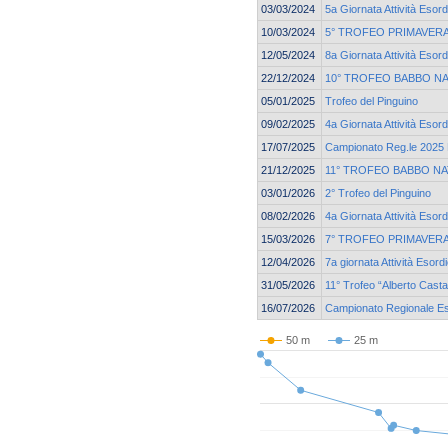
03/03/2024
5a Giornata Attività Esord
10/03/2024
5° TROFEO PRIMAVERA
12/05/2024
8a Giornata Attività Esord
22/12/2024
10° TROFEO BABBO NA
05/01/2025
Trofeo del Pinguino
09/02/2025
4a Giornata Attività Esord
17/07/2025
Campionato Reg.le 2025 E
21/12/2025
11° TROFEO BABBO NA
03/01/2026
2° Trofeo del Pinguino
08/02/2026
4a Giornata Attività Esor
15/03/2026
7° TROFEO PRIMAVERA
12/04/2026
7a giornata Attività Esord
31/05/2026
11° Trofeo “Alberto Cast
16/07/2026
Campionato Regionale Eso
50 m
25 m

────────

* TASK TO COMPLETE: Which lines of the data above contain the string "Attività"? Copy each of them.

* SOLUTION:
5a Giornata Attività Esord
8a Giornata Attività Esord
4a Giornata Attività Esord
4a Giornata Attività Esor
7a giornata Attività Esord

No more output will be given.